__Exercise instructions__: Where an image appears, leave it out; otherwise repeat the data exactly.

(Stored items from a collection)
□ □ □ □
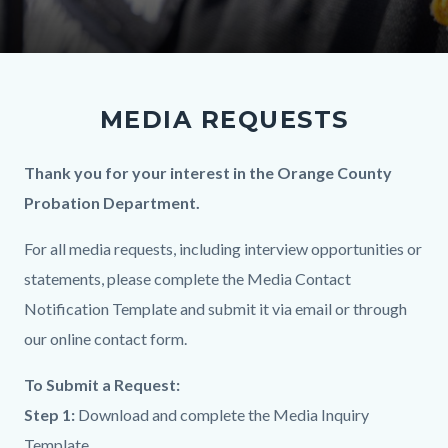
MEDIA REQUESTS
Body
Thank you for your interest in the Orange County
Probation Department.
For all media requests, including interview opportunities or
statements, please complete the Media Contact
Notification Template and submit it via email or through
our online contact form.
To Submit a Request:
Step 1:
Download and complete the Media Inquiry
Template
□ □ □ □
__Response area__:
MEDIA REQUESTS
Body
Thank you for your interest in the Orange County
Probation Department.
For all media requests, including interview opportunities or
statements, please complete the Media Contact
Notification Template and submit it via email or through
our online contact form.
To Submit a Request:
Step 1:
Download and complete the Media Inquiry
Template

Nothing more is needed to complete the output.